Amelia Bones eut un sourire avenant mais cela ne rassura pas Pansy. La peine qu'elle avait eu n'était pas très haute mais elle avait tellement envie de pleurer qu'elle se demandait encore comment elle faisait pour ne pas craquer maintenant.

- Bien. Pouvons-nous savoir le lieu de résidence où vous serez ?

Pansy se tourna vers le public et vit Sébastien la regarder avec une immense tristesse. Elle lui sourit et hocha de la tête. Le jeune homme soupira, un léger sourire vaincu, et se leva vers le juge Bones.

- My Lady, Miss Parkinson habitera chez moi, dans un quartier de Nantes, en France. Si cela est un problème, Pansy peut toujours rester chez mon père, ajouta-il en envoyant un regard vers Lucius qui hocha de la tête.

Amelia hocha de la tête et demanda les adresses. Cependant, quand il dit le nom du Manoir Malfoy, il vit quelques regards se tourner vers lui.

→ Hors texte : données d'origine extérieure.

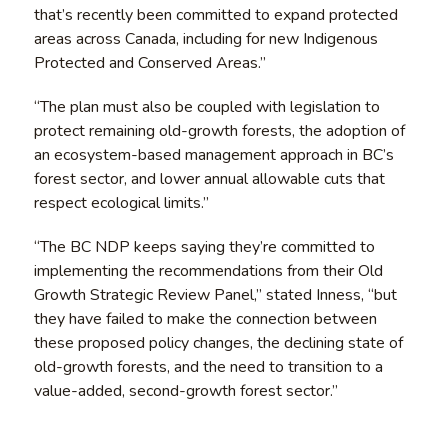
that’s recently been committed to expand protected
areas across Canada, including for new Indigenous
Protected and Conserved Areas.”
“The plan must also be coupled with legislation to
protect remaining old-growth forests, the adoption of
an ecosystem-based management approach in BC’s
forest sector, and lower annual allowable cuts that
respect ecological limits.”
“The BC NDP keeps saying they’re committed to
implementing the recommendations from their Old
Growth Strategic Review Panel,” stated Inness, “but
they have failed to make the connection between
these proposed policy changes, the declining state of
old-growth forests, and the need to transition to a
value-added, second-growth forest sector.”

La juge Bones, curieuse aussi, ne put que reprendre les papiers en demandant l'identité du propriétaire.

- Votre nom jeune homme.

- Sébastien Malfoy-Duchênes.

Pansy ne put s'empêcher de soupirer d'irritation quand elle vit le regard de convoitise que Skeeter envoya à son Veela. Si seulement elle n'avait pas d'Aurors autour d'eux, elle en aurait fait de la viande pour dragon.

- Miss Parker, vous avez droit à 10 minutes avant que l'on vous emmène à Azkaban.

Les paroles commencèrent à se faire plus intensives, chacun commençant à se lever, mais la voix d'Amelia Bones retentit avec quelques coups de marteaux, attirant toute l'attention sur elle.

- J'ai décidé cependant, avec l'aide du Maître de Potion qu'est Monsieur Snape, Lord Prince, que tous les prisonniers de l'après-guerre qui n'auront pas été jugé le seront sous Véritasérum et Legilimens. Cela nous permettra de nous acquitter de nos erreurs de jugements. La séance est levée !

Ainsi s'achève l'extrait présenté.